One can perceive that Cole was engaged in the political and societal issues of the time, indicated by his image-altering transition into creating shows for the elite. Furthermore, his interest towards black politics was revealed from his scrapbook, which consisted mainly of clippings from the Waller John L. Waller Affair and the imprisonment of John L. Waller as a consequence of political confrontations between Madagascar and France. The French court-martial accused Waller of leaking information to the enemy (Madagascar) during the war, and sentenced Waller to twenty years imprisonment. Cole identified with Waller; they were both activists who protested against black inequities and believed in aiding their own kin. Although Cole appeared to be a carefree showman, he organized his shows very meticulously and placed much thought in every detail and aspect of his productions. For example, he considered the exact timing of his songs, including the right execution of each part of the performance. Several of the songs composed by the adjoining Cole-Johnson team were incorporated into larger shows appealing to white audiences.

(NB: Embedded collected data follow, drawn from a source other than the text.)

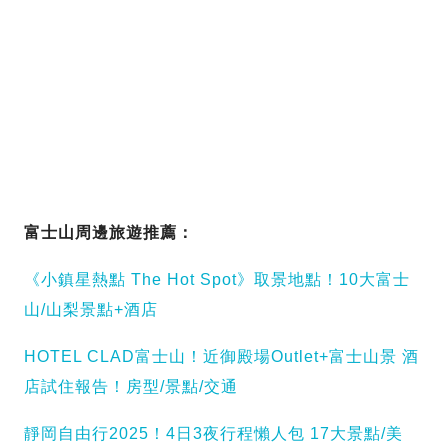
富士山周邊旅遊推薦：
《小鎮星熱點 The Hot Spot》取景地點！10大富士
山/山梨景點+酒店
HOTEL CLAD富士山！近御殿場Outlet+富士山景 酒
店試住報告！房型/景點/交通
靜岡自由行2025！4日3夜行程懶人包 17大景點/美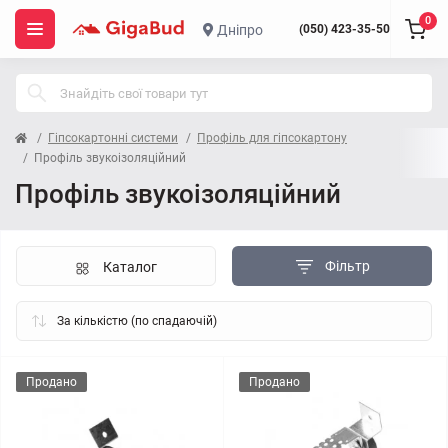
0
Дніпро
(050) 423-35-50
Гіпсокартонні системи
Профіль для гіпсокартону
Профіль звукоізоляційний
Профіль звукоізоляційний
Фільтр
Каталог
Продано
Продано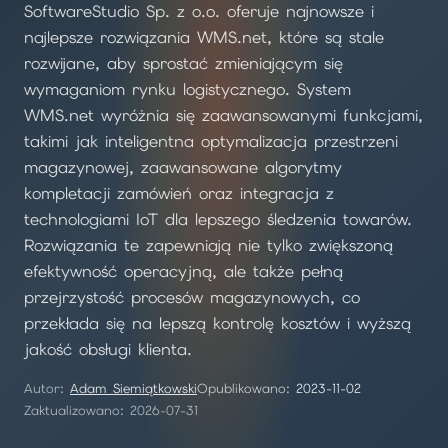
SoftwareStudio Sp. z o.o. oferuje najnowsze i
najlepsze rozwiązania WMS.net, które są stale
rozwijane, aby sprostać zmieniającym się
wymaganiom rynku logistycznego. System
WMS.net wyróżnia się zaawansowanymi funkcjami,
takimi jak inteligentna optymalizacja przestrzeni
magazynowej, zaawansowane algorytmy
kompletacji zamówień oraz integracja z
technologiami IoT dla lepszego śledzenia towarów.
Rozwiązania te zapewniają nie tylko zwiększoną
efektywność operacyjną, ale także pełną
przejrzystość procesów magazynowych, co
przekłada się na lepszą kontrolę kosztów i wyższą
jakość obsługi klienta.
Autor:
Adam Siemiątkowski
Opublikowano:
2023-11-02
Zaktualizowano: 2026-07-31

The success of their songs originated from the talents of both. Not only did Cole and Johnson change the audience’s taste in black music, they also attempted to educate the public through their songs and tried to prevent the regression towards the degrading “coon songs.” By 1902, with Cole gaining financial success, he wrote the article The Negro and the Stage for "The Colored American Magazine". In it, he revealed his concerns toward the crippling imaged placed on African American performers. He ended the article by envisioning a bright future for black performers, where stereotyping and racism would be nullified, and African Americans would revolutionize the entertainment world.
Robert Cole committed suicide by drowning himself in a creek in the Catskills on August 2, 1911 after a nervous breakdown and period of clinical depression that worsened in 1910. He contributed to the movement in eliminating the degrading, social characterizations of the black performer, thus, forcing the path of black entertainment towards a more respectable and dignified future.